As stated in the foregoing paragraph, much money is lost annually because of these failures. Investors in such projects are the countries who own the abandoned projects, the UN, World Bank, international agencies and communities. What is more, it leads to the economic retardation of nations. How and why? It is simply because 5 or 10 years national development plans are prepared by nations to help them climb up the “economic development ladder”. These plans are comprised of projections and milestones of when certain projects, which are the building blocks and components of the development plans, will be implemented. When implemented, they help to enhance and facilitate the economy and industrial infrastructure of the nations. The operation of the deliverable could constitute a base, “steps or rungs of ladder” on which other new projects can be implemented. In the event of the failure of the first project, the implementation of the second and subsequent projects cannot happen.

To reduce abstraction and dwelling in the theoretical in the foregoing explanation, consider that the first project is the building and implementation of an electricity generating power plant of 6 x 250 megawatts. When it is completed, it will feed 1500 megawatts into the national grid. This will help enhance the national power supply, especially its stability since the voltage and frequency can become stable at the rated values. Besides, power supply capacity is increased high enough to feed many users, businesses, and organisations. With such stable power supply, Broadband Internet system can be introduced. Web hosting application in the Cloud can be used by businesses and companies. However, if the power plant is commissioned into operations and within six months, most of the units fail and are abandoned, the power situation in the nation cannot improve. The introduction of Broadband Internet, web hosting and Cloud cannot take place. The nation is back to its pre-power project implementation condition. Progress and economic development are not just at a standstill but are being retarded because of much money that has been invested in the failed power plant to no effect. Again to be more specific in this scenario, it is the case that at this point of writing, web hosting and Cloud Computing cannot be used in most African countries because the power supply infrastructure to support the technology is not available. It is only in multinational or large organisations, which have their own power supply and not dependent on the national power supply, that such technology is in use.

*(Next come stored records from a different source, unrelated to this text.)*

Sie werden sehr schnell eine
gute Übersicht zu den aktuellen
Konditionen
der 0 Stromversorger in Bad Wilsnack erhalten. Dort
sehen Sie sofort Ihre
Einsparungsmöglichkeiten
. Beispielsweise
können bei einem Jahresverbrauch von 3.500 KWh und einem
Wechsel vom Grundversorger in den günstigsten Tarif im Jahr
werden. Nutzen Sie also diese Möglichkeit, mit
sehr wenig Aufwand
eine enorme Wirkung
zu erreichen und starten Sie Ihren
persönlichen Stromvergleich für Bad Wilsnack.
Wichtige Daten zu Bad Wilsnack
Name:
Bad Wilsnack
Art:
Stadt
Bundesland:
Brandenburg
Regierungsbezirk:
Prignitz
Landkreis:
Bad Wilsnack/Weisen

In preparing this write-up, research has been carried out on some African countries, on some failed and abandoned project deliverables since the objective is to discover the causes of failure of already completed and handed-over deliverables. Some of the findings will be listed and later discussed in depths. This is because it may be relevant to highlight the importance of the project deliverable and then present actual, real-life events that led to their failure and consequent abandonment. At the end of the presentation, an analysis and summary of causes of failure and abandonment of the deliverables will be made. These will constitute lessons learned for our education as investors in developing nations. Hopefully, they could provide guidelines for future investments such that lessons from past failures could help prepare investors and planners for success of new projects.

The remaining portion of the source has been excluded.